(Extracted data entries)

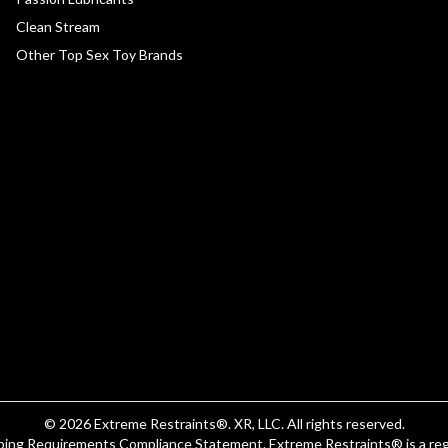
Clean Stream
Other Top Sex Toy Brands
© 2026
Extreme Restraints
®. XR, LLC. All rights reserved.
eping Requirements Compliance Statement
.
Extreme Restraints®
is a re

PROBLEM REQUIREMENTS » Reply with one number, the count of lines in the entries that hold the string "Restraints".

ANSWER SECTION » 2